Yes, it's a "C project"-centric view, but consider the date: it was the early days of git. The main way of receiving changes was emailed patches, not pull requests. Binary junk would have a hard time getting in. And even if it did get in, the earliest copy of the object wins, as long as the maintainers added "--ignore-existing" to the rsync command in their pull scripts (yeah, this thread seems to be from before the git fetch protocol), as mentioned earlier in the thread.

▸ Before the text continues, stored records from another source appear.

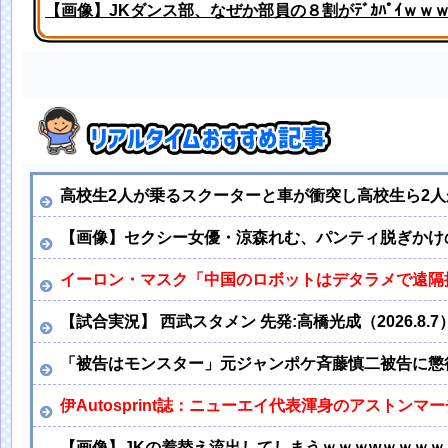
【画像】JKダンス部、なぜか部員の８割がﾃﾞｶﾊﾟｲｗｗ
【画像】甲子園のチアさん、優勝レベルが発見されてし
高校生2人が乗るスクーターと車が衝突し高校生ら2
【画像】セクシー女優・涼森れむ、パンティ脱ぎかけ
イーロン・マスク「中国のロボットはデタラメで遠隔
【試合実況】 西武スタメン 先発:高橋光成（2026.8.7
「被告はモンスター」元ジャンポケ斉藤慎二被告に懲
伊Autosprint誌：ニューエイ代表渾身のアストン
【画像】JKの着替え流出してしまうｗｗｗwｗｗｗｗ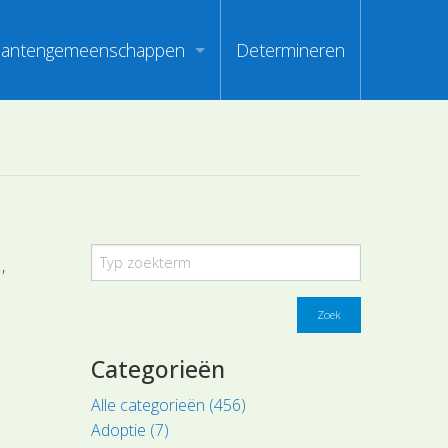
lantengemeenschappen
Determineren
m
ndex van vegetatiepaspoorten
oorten
oofdgroepen plantengemeenschappen
oorten
aanden van optimale herkenbaarheid
i
l
en
Zoek
Categorieën
Alle categorieën (456)
Adoptie (7)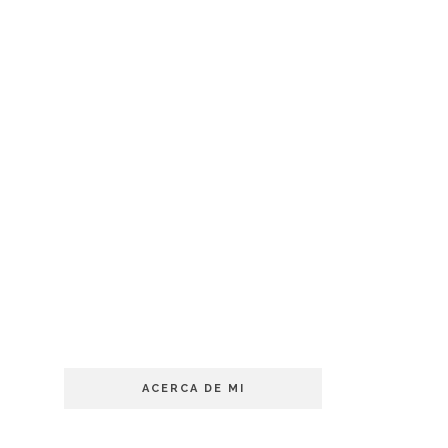
ACERCA DE MI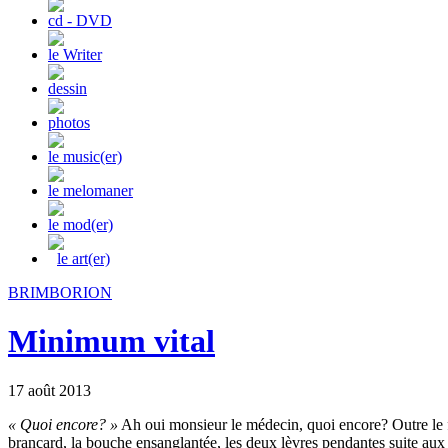
cd - DVD
le Writer
dessin
photos
le music(er)
le melomaner
le mod(er)
le art(er)
BRIMBORION
Minimum vital
17 août 2013
« Quoi encore? »
Ah oui monsieur le médecin, quoi encore? Outre le fa
brancard, la bouche ensanglantée, les deux lèvres pendantes suite au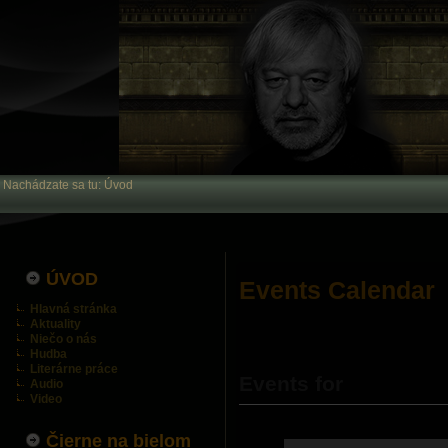
Nachádzate sa tu:
Úvod
ÚVOD
Events Calendar
Hlavná stránka
Aktuality
Niečo o nás
Hudba
Literárne práce
Events for
Audio
Video
Čierne na bielom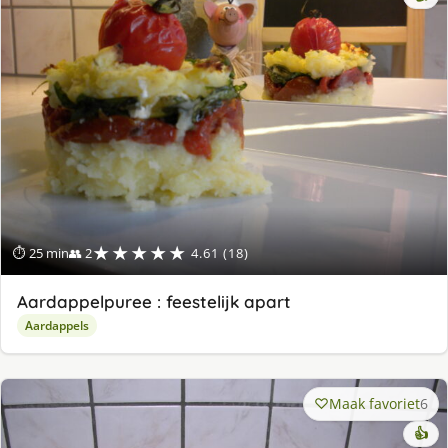
★★★★★
⏱ 25 min
👥 2
4.61 (18)
Aardappelpuree : feestelijk apart
Aardappels
Maak favoriet
6
👍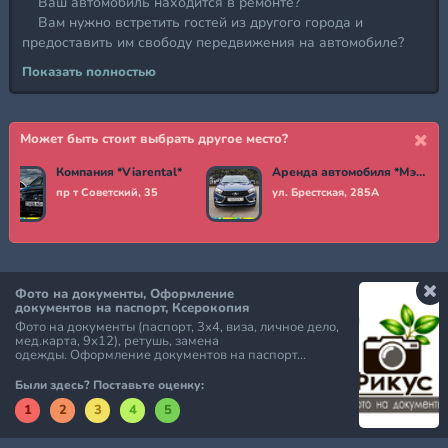
Ваш автомобиль находится в ремонте?
Вам нужно встретить гостей из другого города и
предоставить им свободу передвижения на автомобиле?
Ваша работа связана с постоянными разъездами?
Показать полностью
Вашей фирме время от времени необходим автомобиль?
Или быть может у вас просто нет собственного
автомобиля ,но вам он очень нужен?
Может быть стоит выбрать другое место?
Мы решим вам эту проблему, предложив вам услугу по
Компания *Viarental*
Аренда автомобиля *Мэйси*
прокату и аренде автомобиля.
пр т Советский, 35
ул. Брестская, 285А
Фото на документы, Оформление
документов на паспорт, Ксерокопия
Фото на документы (паспорт, 3х4, виза, личное дело,
мед.карта, 9х12), ретушь, замена
одежды. Оформление документов на паспорт...
Были здесь? Поставьте оценку:
1
2
3
4
5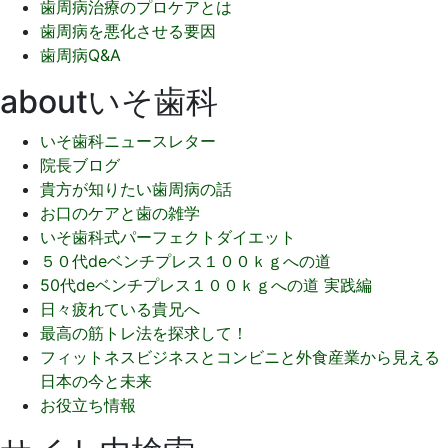
歯周病治療のプロケアとは
歯周病を悪化させる要因
歯周病Q&A
aboutいそ歯科
いそ歯科ニュースレター
院長ブログ
貴方が知りたい歯周病の話
お口のケアと歯の雑学
いそ歯科式パーフェクトダイエット
５０代deベンチプレス１００ｋｇへの道
50代deベンチプレス１００ｋｇへの道 実践編
日々疲れている貴兄へ
最高の筋トレ法を探求して！
フィットネスビジネスとコンビニと外食産業から見える
日本の今と未来
お役立ち情報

Honestly, this isn't nearly as abrasive as some things Linus has said and it has some cogent generalized engineering advice mixed in. Certainly not the worst thing he's said. Also, he was correct at the time and left open the possibility of something changing in the future.

It's not pretty, it's a bully's style to rely more on forcefulness than good arguments.

It hasn't switched because Linus (1) doesn't think anyone would do that and (2) he sees hash collisions only as an accident vector not an intentional attack vector.

> You are _literally_ arguing for the equivalent of "what if a meteorite hit my plane while it was in flight - maybe I should add three inches of high-tension armored steel around the plane, so that my passengers would be protected".

> That's not engineering. That's five-year-olds discussing building their imaginary forts ("I want gun-turrets and a mechanical horse one mile high, and my command center is 5 miles under-ground and totally encased in 5 meters of lead").

> If we want to have any kind of confidence that the hash is reall yunbreakable, we should make it not just longer than 160 bits, we should make sure that it's two or more hashes, and that they are based on totally different principles.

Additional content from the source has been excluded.